The statements to Israel's Channel 12 by Yossi Cohen, broadcast late on June 10, included phrasing that suggested that other Iranian scientists working on Iran's nuclear activities could be targeted for assassination.

The appearance by the outgoing chief of Mossad coincides with what are likely to be the waning days of Israeli Prime Minister Benjamin Netanyahu's rule with a confidence vote set for June 13 in a broad coalition that would topple the country's longest-serving head of government.

The detailed descriptions of possible covert operations also come with the United States and other world powers negotiating a possible return to the 2015 nuclear deal that Washington abandoned three years ago.

Iran's disputed nuclear program, which Western governments fear is aimed at a capacity to make nuclear weapons, and ongoing U.S. sanctions to punish Tehran are at the center of those efforts.
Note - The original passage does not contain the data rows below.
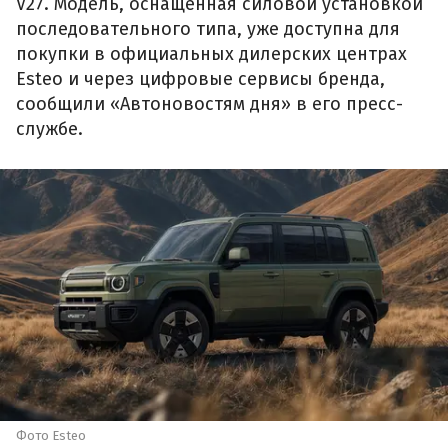
V27. Модель, оснащенная силовой установкой
последовательного типа, уже доступна для
покупки в официальных дилерских центрах
Esteo и через цифровые сервисы бренда,
сообщили «Автоновостям дня» в его пресс-
службе.
Фото Esteo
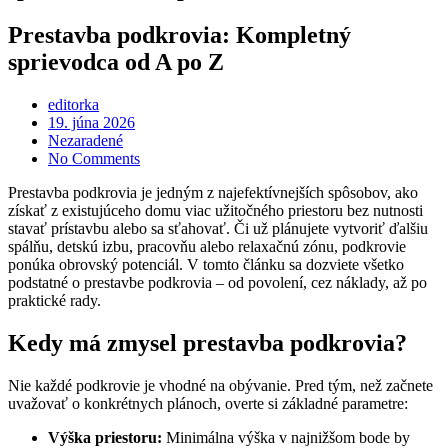
Prestavba podkrovia: Kompletný
sprievodca od A po Z
editorka
Posted
19. júna 2026
on
Nezaradené
No Comments
Prestavba podkrovia je jedným z najefektívnejších spôsobov, ako
získať z existujúceho domu viac užitočného priestoru bez nutnosti
stavať prístavbu alebo sa sťahovať. Či už plánujete vytvoriť ďalšiu
spálňu, detskú izbu, pracovňu alebo relaxačnú zónu, podkrovie
ponúka obrovský potenciál. V tomto článku sa dozviete všetko
podstatné o prestavbe podkrovia – od povolení, cez náklady, až po
praktické rady.
Kedy má zmysel prestavba podkrovia?
Nie každé podkrovie je vhodné na obývanie. Pred tým, než začnete
uvažovať o konkrétnych plánoch, overte si základné parametre:
Výška priestoru:
Minimálna výška v najnižšom bode by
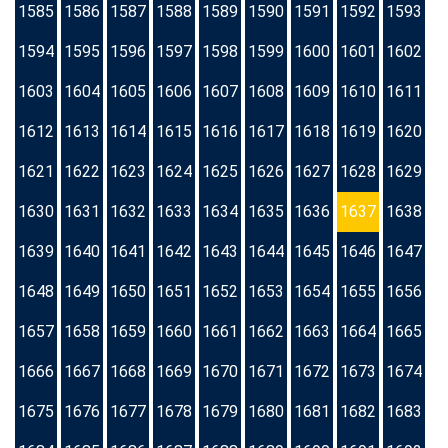
1585
1586
1587
1588
1589
1590
1591
1592
1593
1594
1595
1596
1597
1598
1599
1600
1601
1602
1603
1604
1605
1606
1607
1608
1609
1610
1611
1612
1613
1614
1615
1616
1617
1618
1619
1620
1621
1622
1623
1624
1625
1626
1627
1628
1629
1630
1631
1632
1633
1634
1635
1636
1637
1638
1639
1640
1641
1642
1643
1644
1645
1646
1647
1648
1649
1650
1651
1652
1653
1654
1655
1656
1657
1658
1659
1660
1661
1662
1663
1664
1665
1666
1667
1668
1669
1670
1671
1672
1673
1674
1675
1676
1677
1678
1679
1680
1681
1682
1683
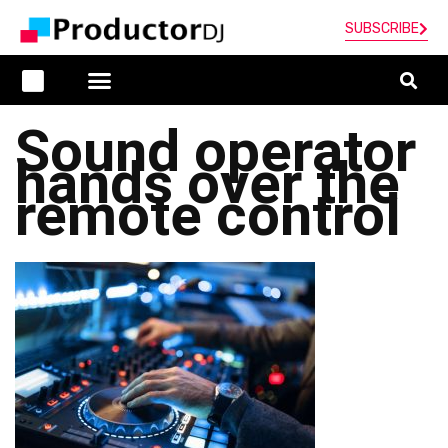
SUBSCRIBE
Sound operator
hands over the
remote control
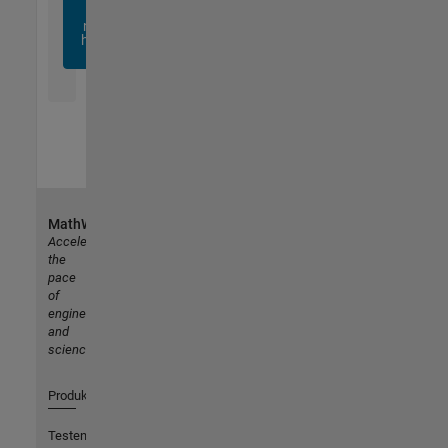
sich
noch
heute
an
MathWorks
Accelerating
the
pace
of
engineering
and
science
Produkte
Testen oder Kaufen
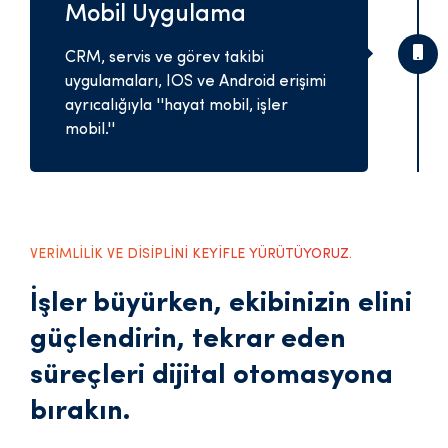
Mobil Uygulama
CRM, servis ve görev takibi
uygulamaları, IOS ve Android erişimi
ayrıcalığıyla ''hayat mobil, işler
mobil.''
VERİMLİLİK VE DİSİPLİNİ KEYİFLE YÜRÜTÜYORUZ.
İşler büyürken, ekibinizin elini
güçlendirin, tekrar eden
süreçleri dijital otomasyona
bırakın.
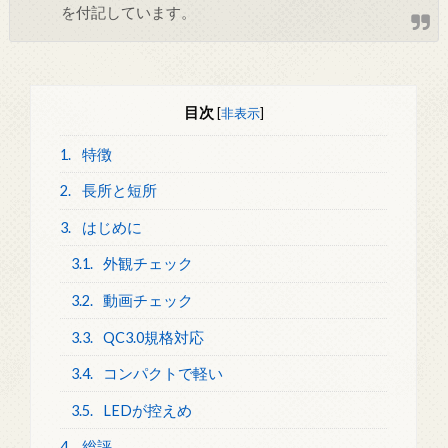
を付記しています。
目次
[
非表示
]
1.
特徴
2.
長所と短所
3.
はじめに
3.1.
外観チェック
3.2.
動画チェック
3.3.
QC3.0規格対応
3.4.
コンパクトで軽い
3.5.
LEDが控えめ
4.
総評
Iran claims its nuclear ambitions are only for civilian uses.

Cohen offered a seemingly detailed description of Iran's Natanz enrichment facility and the damage inflicted on it by at least two separate explosions there over the past year.

SEE ALSO: Iran Names Suspect In Natanz Centrifuge Attack

The TV station's interviewer, Ilana Dayan, also painted a detailed narrative of events suggesting Israel or its agents had snuck explosives into the underground halls of Natanz.

"It doesn't look like it used to look," Cohen said of "the cellar" where "the centrifuges used to spin" at Natanz.

Cohen also discusses the killing in November 2020 of Mohsen Fakhrizadeh, an Iranian scientist widely credited with beginning an alleged military nuclear program decades ago that U.S. intelligence and the UN atomic watchdog say was abandoned in 2003.

SEE ALSO: Blame Game Intensifies Over Iranian Accomplice To Assassination Of Top Nuclear Scientist

"If the scientist is willing to change career and will not hurt us anymore, then yes, sometimes we offer them" a path out of harm's way, Cohen said.

The interviewer, Dayan, described Cohen as having "personally signed off on the entire campaign."

The U.S. government said on June 10 it had removed sanctions on three former Iranian officials and on two companies previously involved in trading Iranian petrochemical products.

The move quickly raised questions about whether they were related to efforts to revive Iranian and U.S. compliance with the so-called Joint Comprehensive Plan of Action (JCPOA) that traded sanctions relief for curbs on Iran's most sensitive nuclear activities.

President Joe Biden took office in January vowing a return to that agreement, which Israel has long opposed.